1910.1030(d)(2)(ix) — Eating, drinking, smoking, applying cosmetics or lip balm, and handling contact lenses are prohibited in work areas where there is a reasonable likelihood of occupational exposure.
“Employees were observed drinking beverages in the work area where aerosol generating procedures are performed. During both onsite visits, inspector observed different employees drinking in the procedure area. Inspector observed employee drinking a beverage in the operatory while in the presence of practice owner during a visit. Inspector learned through interviews that employees often keep beverages on the counter while they’re working. Both of these conditions were in plain sight and appeared to be a common work practice at this facility.”
Additional Standards Violated
29 CFR 1910.30 — Hazard Communication Standard
1910.1200(g)(8) — The employer shall maintain in the workplace copies of the required safety data sheets for each hazardous chemical, and shall ensure that they are readily accessible during each work shift to employees when they are in their work area(s).
“On or about
xxxxxx the employer had locked the SDSs in employer’s office while employer was out of the office and the employees could not access them online.
1910.1200 (h)(1) — “Employers shall provide employees with effective information and training on hazardous chemicals in their work area at the time of their initial assignment, and whenever a new chemical hazard the employees have not previously been trained about is introduced into their work area…
“During employee interviews, inspector learned that the employees were not familiar with the hazards associated with the chemicals they use every day.
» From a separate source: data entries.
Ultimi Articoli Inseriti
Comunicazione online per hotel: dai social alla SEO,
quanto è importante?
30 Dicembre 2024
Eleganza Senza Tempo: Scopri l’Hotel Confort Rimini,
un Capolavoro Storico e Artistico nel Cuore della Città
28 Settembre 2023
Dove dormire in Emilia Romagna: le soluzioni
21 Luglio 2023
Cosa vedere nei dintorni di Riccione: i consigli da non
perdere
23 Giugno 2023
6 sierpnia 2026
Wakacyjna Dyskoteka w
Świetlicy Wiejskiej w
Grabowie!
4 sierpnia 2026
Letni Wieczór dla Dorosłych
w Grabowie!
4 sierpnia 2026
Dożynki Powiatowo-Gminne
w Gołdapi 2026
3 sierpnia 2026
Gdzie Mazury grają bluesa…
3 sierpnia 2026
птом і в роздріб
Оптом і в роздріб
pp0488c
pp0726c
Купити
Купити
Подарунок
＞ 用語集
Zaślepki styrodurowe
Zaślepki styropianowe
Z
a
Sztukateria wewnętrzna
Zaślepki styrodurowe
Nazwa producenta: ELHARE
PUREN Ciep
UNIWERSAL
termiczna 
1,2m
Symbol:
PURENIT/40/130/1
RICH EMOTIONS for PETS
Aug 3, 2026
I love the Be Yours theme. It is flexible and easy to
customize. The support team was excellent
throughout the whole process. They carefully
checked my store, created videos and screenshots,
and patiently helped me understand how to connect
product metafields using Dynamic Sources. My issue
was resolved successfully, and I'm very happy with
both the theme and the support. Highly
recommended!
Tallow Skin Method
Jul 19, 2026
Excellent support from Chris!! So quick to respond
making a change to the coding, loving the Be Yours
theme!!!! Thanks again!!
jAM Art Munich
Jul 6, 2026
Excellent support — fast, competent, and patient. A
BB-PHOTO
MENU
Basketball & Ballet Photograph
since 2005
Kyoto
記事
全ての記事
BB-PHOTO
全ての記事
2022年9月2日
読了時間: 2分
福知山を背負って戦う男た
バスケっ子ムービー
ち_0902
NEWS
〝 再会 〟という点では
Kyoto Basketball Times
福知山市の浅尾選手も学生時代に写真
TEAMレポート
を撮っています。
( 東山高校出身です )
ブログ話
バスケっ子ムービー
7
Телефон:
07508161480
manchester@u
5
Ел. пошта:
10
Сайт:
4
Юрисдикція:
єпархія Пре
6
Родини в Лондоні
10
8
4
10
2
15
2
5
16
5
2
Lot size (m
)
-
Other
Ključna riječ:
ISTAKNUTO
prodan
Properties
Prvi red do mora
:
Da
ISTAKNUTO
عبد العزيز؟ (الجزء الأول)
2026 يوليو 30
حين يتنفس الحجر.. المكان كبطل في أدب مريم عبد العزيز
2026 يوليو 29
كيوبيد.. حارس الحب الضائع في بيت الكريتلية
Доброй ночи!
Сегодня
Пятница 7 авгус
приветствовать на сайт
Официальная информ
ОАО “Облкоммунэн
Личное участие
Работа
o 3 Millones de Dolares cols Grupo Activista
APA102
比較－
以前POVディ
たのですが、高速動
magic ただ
Employees also stated that they did not receive any formal training on the chemicals used when they first were hired by practice owner. It is important to note that practice owner also never evaluated the employees’ knowledge of these chemicals.”
29 CFR 1910.151 — Medical Services and First Aid
1910.151(c) — Where the eyes or body of any person may be exposed to injurious corrosive materials, suitable facilities for quick drenching or flushing of the eyes and body shall be provided within the work area for immediate emergency use.
“On or about
xxxxx the employer did not have an emergency eyewash for five (5) employees exposed to phosphoric acid while working in the operatory/procedure area. During a xxxxx conversation with the Practice Owner, xxxx stated that their facility did not have an eyewash station or alternate means of flushing the eyes as prescribed by ANSI, which is incorporated by reference. As the employer does not have an emergency eyewash station, a violation has occurred.”
This investigation and the ensuing violations should serve as a cautionary tale for some and a wake-up call for others. The time to address deficiencies in your safety programs—like the ones detailed above—is not after an accident occurred; or a complaint, no matter how frivolous it seems, is lodged.
Sadly, in many, many practices Smart Training inspects the first time, we see the same violations listed above. Yet, anyone of reasonable intelligence can pull together a good compliance program for their office, given the time. Some choose to focus on ensuring great outcomes for their patients and leave the heavy lifting of regulatory compliance to professionals. Either way, don’t put off what the law requires and good business sense dictates. Let’s stay safe out there!